Anders als heute, wo Mütter und Kinder meist zusammenbleiben, gelingt es an anderen Tagen, dass Elke Englert-Asmar die Kinder miteinander verbindet und ein erstes, gemeinsames Spiel anbietet. Dann haben die Mütter die Möglichkeit, sich auszuklinken und miteinander ins Gespräch zu kommen. Da geht es auch manchmal um sehr tiefgreifende Themen wie etwa die traumatischen Geburten, Erfahrungen mit Kliniken oder die Frage, wie die Väter mit der Diagnose für ihr Kind umgehen.

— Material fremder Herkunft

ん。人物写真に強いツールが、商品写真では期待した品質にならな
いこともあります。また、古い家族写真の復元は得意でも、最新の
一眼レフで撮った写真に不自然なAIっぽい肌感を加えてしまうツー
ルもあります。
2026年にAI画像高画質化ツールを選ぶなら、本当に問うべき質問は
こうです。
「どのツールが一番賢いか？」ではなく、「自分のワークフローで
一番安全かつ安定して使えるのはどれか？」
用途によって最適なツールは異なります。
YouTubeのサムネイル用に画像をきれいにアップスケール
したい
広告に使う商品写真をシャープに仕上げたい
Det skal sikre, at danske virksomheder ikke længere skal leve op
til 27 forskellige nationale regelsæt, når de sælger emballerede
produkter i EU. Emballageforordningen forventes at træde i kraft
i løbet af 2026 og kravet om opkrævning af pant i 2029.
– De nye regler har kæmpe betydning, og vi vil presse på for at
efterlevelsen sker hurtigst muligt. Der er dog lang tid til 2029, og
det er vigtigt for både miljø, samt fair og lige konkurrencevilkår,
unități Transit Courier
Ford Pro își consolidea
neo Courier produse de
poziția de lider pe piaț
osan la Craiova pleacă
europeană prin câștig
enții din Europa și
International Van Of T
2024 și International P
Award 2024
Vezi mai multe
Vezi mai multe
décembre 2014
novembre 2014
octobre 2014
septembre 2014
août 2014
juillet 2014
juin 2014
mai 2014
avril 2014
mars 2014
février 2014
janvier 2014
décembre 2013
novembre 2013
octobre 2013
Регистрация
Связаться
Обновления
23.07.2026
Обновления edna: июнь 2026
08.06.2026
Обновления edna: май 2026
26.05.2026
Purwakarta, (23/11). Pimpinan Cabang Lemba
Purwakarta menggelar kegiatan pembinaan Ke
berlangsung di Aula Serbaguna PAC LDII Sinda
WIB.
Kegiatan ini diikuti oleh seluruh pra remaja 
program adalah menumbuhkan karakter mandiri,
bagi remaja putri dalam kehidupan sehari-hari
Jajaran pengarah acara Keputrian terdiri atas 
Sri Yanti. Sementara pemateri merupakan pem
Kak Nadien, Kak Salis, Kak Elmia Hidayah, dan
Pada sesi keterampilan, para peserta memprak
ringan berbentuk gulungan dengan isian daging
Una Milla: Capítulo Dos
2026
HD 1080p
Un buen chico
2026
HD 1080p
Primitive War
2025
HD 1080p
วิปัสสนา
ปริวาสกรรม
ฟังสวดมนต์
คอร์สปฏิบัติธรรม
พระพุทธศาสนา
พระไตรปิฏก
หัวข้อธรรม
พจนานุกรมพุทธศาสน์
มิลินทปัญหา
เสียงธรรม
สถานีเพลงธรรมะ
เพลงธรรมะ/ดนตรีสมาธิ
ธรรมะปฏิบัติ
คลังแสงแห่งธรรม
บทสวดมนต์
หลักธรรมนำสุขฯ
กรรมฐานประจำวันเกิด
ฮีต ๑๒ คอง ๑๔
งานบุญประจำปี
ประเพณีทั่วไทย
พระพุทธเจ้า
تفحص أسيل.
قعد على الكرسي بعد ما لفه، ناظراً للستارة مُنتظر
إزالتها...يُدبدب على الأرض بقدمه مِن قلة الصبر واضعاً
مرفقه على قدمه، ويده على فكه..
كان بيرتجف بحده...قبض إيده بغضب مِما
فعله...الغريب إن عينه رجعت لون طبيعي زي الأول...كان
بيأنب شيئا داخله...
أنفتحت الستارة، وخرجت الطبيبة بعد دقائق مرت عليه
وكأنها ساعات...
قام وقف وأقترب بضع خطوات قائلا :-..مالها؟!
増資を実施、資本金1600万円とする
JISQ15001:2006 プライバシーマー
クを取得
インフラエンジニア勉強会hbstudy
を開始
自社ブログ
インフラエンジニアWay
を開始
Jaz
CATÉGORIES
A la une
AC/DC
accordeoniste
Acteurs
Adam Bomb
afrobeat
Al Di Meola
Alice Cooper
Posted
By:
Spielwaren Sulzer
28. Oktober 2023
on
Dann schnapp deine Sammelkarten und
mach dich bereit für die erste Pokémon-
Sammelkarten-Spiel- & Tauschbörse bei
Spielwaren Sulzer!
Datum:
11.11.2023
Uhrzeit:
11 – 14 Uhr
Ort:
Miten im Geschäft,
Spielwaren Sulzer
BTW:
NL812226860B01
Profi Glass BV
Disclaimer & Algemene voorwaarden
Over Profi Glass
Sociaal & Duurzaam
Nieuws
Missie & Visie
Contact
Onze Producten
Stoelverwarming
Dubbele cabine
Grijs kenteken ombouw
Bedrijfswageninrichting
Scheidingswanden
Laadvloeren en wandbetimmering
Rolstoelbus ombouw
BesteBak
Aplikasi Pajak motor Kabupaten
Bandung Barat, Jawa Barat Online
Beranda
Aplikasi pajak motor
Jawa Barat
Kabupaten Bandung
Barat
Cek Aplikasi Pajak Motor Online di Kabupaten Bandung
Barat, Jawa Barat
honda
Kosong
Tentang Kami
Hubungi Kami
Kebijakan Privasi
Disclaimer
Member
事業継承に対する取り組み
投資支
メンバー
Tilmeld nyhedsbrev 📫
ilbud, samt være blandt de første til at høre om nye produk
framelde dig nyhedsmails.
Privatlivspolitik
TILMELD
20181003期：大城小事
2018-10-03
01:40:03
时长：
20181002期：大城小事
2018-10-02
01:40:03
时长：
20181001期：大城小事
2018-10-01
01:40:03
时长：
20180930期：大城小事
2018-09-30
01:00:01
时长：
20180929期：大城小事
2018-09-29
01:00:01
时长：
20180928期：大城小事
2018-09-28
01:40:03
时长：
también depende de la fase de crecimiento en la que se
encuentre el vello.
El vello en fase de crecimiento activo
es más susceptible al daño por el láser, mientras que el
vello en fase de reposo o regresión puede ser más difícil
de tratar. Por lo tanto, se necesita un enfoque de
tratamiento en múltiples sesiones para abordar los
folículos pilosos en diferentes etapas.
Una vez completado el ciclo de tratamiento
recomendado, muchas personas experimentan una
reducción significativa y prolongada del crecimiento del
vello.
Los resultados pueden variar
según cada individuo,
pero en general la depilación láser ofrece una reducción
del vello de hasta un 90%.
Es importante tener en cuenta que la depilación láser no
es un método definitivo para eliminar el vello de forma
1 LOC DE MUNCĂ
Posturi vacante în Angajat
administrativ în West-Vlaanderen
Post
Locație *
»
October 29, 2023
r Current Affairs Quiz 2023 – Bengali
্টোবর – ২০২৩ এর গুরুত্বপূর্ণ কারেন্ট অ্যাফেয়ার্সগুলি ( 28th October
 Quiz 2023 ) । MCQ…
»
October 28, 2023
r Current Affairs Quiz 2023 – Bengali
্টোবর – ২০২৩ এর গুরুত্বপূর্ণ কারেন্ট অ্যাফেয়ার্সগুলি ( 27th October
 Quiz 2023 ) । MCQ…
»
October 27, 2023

„Ich habe den Eindruck, dass die Gesellschaft offener wird für das Thema Behinderung“, sagt Elke Englert-Asmar, die seit 2002 in der Frühförderstelle tätig ist. „Noch vor zehn Jahren haben Eltern mit behinderten Kindern die Öffentlichkeit eher gemieden. Das hat sich verändert.“

Die Mutter von Lorenzo und Luigi wünscht sich, dass die Zwillinge ab dem nächsten Jahr einen Waldkindergarten in Mörfelden besuchen: „Angemeldet sind sie schon, ich hoffe, es klappt, dass Lorenzo dort einen Integrationsplatz bekommt. Die beiden sind so gerne in der Natur und wir haben wegen vieler Termine viel zu wenig Zeit, draußen zu sein.“

Was hat denn ihr Kind? Man kommt in dieser Gruppe gar nicht auf die Idee, eine solche Frage zu stellen. Denn man sieht, dass sie sehr viel haben, vor allem Lebensfreude. Das gilt auch für Linus, der sein Leben bislang liegend verbringt. Er hat einen Zwillingsbruder, bei dem alles okay ist. Linus aber kam mit einem Herzfehler zur Welt, hat viel Zeit im Krankenhaus verbracht und wird zurzeit noch per Sonde ernährt. „Er kann schon schlucken, aber er tut es nicht. Wir üben es langsam, das wird wieder“, sagt seine Mutter. Linus lacht sie an, er ist ein sehr fröhlicher Mensch. Ebenso wie Keyhan, der ein absoluter Sonny-boy ist. „Ich habe fünf Kinder, sie sind alle so“, sagt Keyhans Mutter lächelnd. 

Es ist gut, dass mit dem neuen Bundeteilhabegesetz jetzt auch die ICF in Deutschland in den Vordergrund rückt. ICF ist die amerikanische Abkürzung für die internationale Betrachtung von Gesundheit, Krankheit und Behinderung. Die Situation eines Menschen soll der ICF zufolge mit der Frage betrachtet werden: Welche Unterstützung braucht dieser Mensch, um sein Leben wie jeder gesunde Mensch führen zu können? Diesen Unterstützungsbedarf zu klären, selbst etwas anzubieten und Eltern die Möglichkeiten von Beratung, Diagnose und Behandlung aufzuzeigen – dazu ist die Frühförderstelle da. Wertvolle Arbeit!